Monday, January 21, 2008

Flying Without A Net

Great discussion on promoting ourselves; I really enjoyed it.

But in order to have something to promote, you have to have something ready to be promoted. Charles mentions that the first thing audiences ask is what he’s working on next. I find that everyone wants to know how I write. “Where do you come up with your ideas?” I build a story this way: setting-characters-plot. That is, I decide where to set the book, who’s going to be the main character or characters and then come up with a plot. Now that I’m working on a series, steps one and two are pretty much defined before I even begin. But as for the plot – with book Number 3, I’m doing something very different than the way I’ve always worked before. We’ll have to see if it works for me, or drags me into the depths of literary despair.

For most of my adult life I was a computer programmer and then a systems analyst. I guess I write books like I designed computer systems. I start at the end – I know who did it and why – and then I go to the beginning and create an outline that will, hopefully, route a course to get me to that end. Like designing computer systems: you really should know what you want to achieve (i.e. is this programme going to credit the client’s account or debit it?) before you begin. Although I have met some computer programmes that I don’t think were ever intended to achieve anything, but that’s another matter.

But with book number 3, the opening scene popped into my head over Christmas. What a great idea, thinks I. So I started writing the opening scene and carried on typing frantically away from there. At this point I know who died, but I don’t know who killed him, or why. It’s kind of a funny feeling; I hope I have some inspiration down the line. I have a great (IMHO) group of characters, assembled in Trafalgar for their Christmas ski vacation, who have the potential to have done it. But who did? And why? As this is a police procedural, perhaps I’ll discover the guilty party in the same way the police do – following the trail, reading the clues. It might not work out at all – but I’m interested in trying. I’m writing without an outline – sort of like flying without a net.

To mark the death of George MacDonald Fraser, I’m reading Flashman and the Tiger, one of the later books. And yes, Molly Smith is now speaking somewhat like Brigadier-General Sir Harry Flashman.
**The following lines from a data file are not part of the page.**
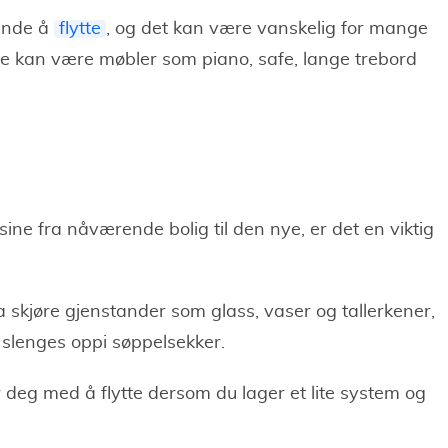
ende å
flytte
, og det kan være vanskelig for mange
tte kan være møbler som piano, safe, lange trebord
sine fra nåværende bolig til den nye, er det en viktig
a skjøre gjenstander som glass, vaser og tallerkener,
 slenges oppi søppelsekker.
r deg med å flytte dersom du lager et lite system og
That, I will definitely have to get under control.

Whenever I speak to writers about writing, I usually ask them about how they approach the writing process. Because I’m really interested in how many different ways there are to achieving the same end product, a good book. Do you outline? What comes first, character, setting or plot? Inquiring minds want to know.

3 comments:

Charles benoit said...

Thanks V, you gave me an idea of what to write about for my blog this Friday!

Rick Blechta said...

I'm going to beat you to it, I hope!
Nyah, nyah, nyah!

Debby (Deborah Turrell) Atkinson said...

So you guys don't outline? Hmmm, interesting.
I outline because my editor wants to see one. But neither she nor I hold to it. It only makes the fog clear to about five feet instead of three. Those pesky characters have a tendency to veer off the path.